**WHAT THIS TASK INVOLVES**
Below are records to retype exactly, except for the pictures.

─── MATERIAL FOR THIS TASK ───

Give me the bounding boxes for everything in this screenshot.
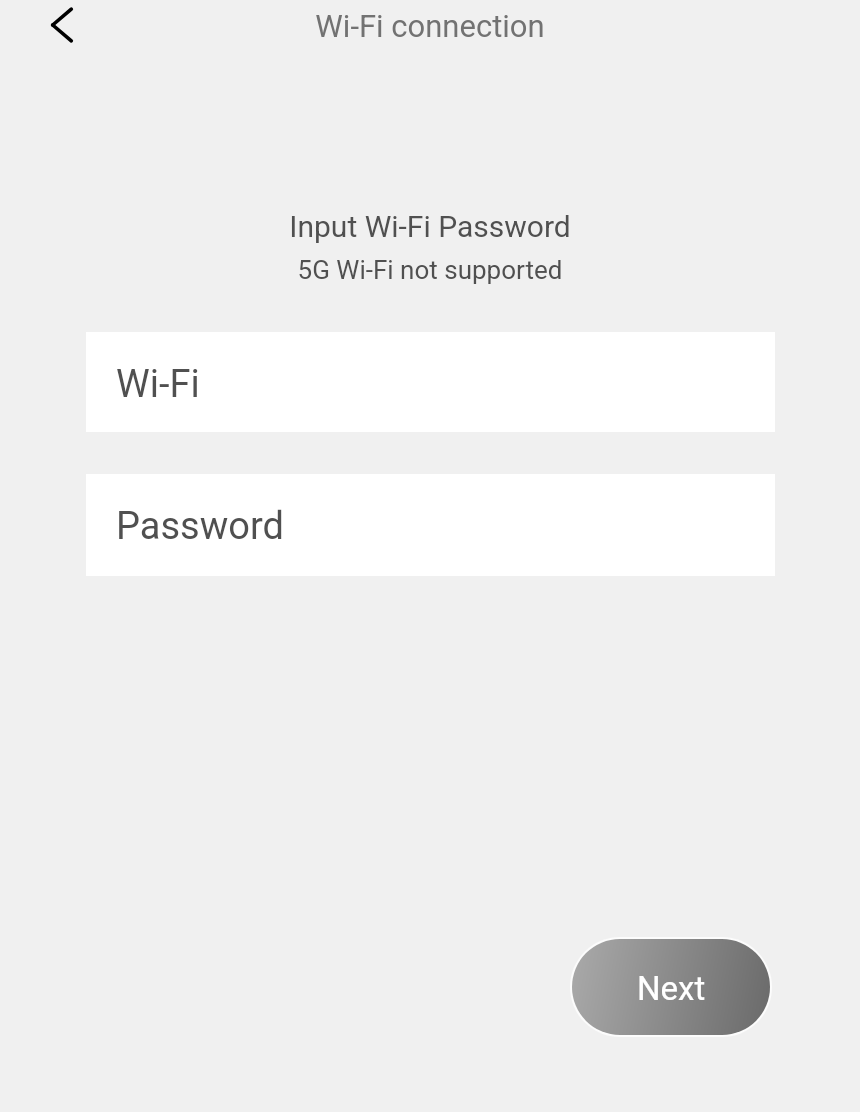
staticText: Wi-Fi connection [0, 8, 860, 44]
staticText: Password [116, 504, 284, 549]
staticText: Input Wi-Fi Password [0, 209, 860, 244]
staticText: Next [637, 969, 706, 1008]
staticText: Wi-Fi [116, 362, 200, 407]
button[interactable]: Next [570, 937, 772, 1037]
button[interactable]: Back [28, 0, 96, 59]
button[interactable]: Password [86, 474, 775, 576]
button[interactable]: Wi-Fi [86, 332, 775, 432]
staticText: 5G Wi-Fi not supported [0, 255, 860, 285]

───

**SOLUTION FOR THIS PROBLEM**
Give me the bounding boxes for everything in this screenshot.
staticText: Wi-Fi connection [0, 8, 860, 44]
staticText: Password [116, 504, 284, 549]
staticText: Input Wi-Fi Password [0, 209, 860, 244]
staticText: Next [637, 969, 706, 1008]
staticText: Wi-Fi [116, 362, 200, 407]
button[interactable]: Next [570, 937, 772, 1037]
button[interactable]: Back [28, 0, 96, 59]
button[interactable]: Password [86, 474, 775, 576]
button[interactable]: Wi-Fi [86, 332, 775, 432]
staticText: 5G Wi-Fi not supported [0, 255, 860, 285]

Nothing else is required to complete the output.